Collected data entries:
================================

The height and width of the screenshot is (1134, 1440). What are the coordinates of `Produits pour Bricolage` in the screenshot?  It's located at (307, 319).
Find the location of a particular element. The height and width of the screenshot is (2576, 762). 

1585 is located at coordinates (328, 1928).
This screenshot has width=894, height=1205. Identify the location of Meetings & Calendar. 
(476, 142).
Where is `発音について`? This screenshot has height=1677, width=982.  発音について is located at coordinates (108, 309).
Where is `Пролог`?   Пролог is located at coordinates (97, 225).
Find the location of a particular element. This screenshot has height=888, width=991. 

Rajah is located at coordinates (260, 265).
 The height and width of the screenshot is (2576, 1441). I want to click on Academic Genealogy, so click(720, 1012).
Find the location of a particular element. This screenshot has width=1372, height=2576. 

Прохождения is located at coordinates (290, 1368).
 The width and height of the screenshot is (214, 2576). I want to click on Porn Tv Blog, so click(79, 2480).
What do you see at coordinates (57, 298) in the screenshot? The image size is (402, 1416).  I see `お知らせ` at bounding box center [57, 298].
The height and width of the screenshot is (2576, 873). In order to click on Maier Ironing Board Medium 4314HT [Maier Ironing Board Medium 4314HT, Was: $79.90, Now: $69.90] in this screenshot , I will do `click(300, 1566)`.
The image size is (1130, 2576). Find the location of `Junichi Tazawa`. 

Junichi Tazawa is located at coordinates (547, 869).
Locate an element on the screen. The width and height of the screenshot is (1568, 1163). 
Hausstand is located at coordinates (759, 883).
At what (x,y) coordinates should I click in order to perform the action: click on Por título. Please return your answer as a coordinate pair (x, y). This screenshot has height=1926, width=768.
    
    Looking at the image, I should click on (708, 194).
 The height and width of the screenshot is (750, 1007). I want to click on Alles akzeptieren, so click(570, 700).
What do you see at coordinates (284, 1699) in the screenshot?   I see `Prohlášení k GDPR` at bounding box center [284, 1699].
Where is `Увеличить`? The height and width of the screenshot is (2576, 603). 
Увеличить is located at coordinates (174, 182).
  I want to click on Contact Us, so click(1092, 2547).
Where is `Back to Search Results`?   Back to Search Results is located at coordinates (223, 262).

================================

- [PROBLEM REQUIREMENTS]: What should come out is the exact run of lines from the one holding "What do you see at coordinates (284, 1699)" through the end of the records above, and nothing besides.

- [WRITTEN RESPONSE]:
What do you see at coordinates (284, 1699) in the screenshot?   I see `Prohlášení k GDPR` at bounding box center [284, 1699].
Where is `Увеличить`? The height and width of the screenshot is (2576, 603). 
Увеличить is located at coordinates (174, 182).
  I want to click on Contact Us, so click(1092, 2547).
Where is `Back to Search Results`?   Back to Search Results is located at coordinates (223, 262).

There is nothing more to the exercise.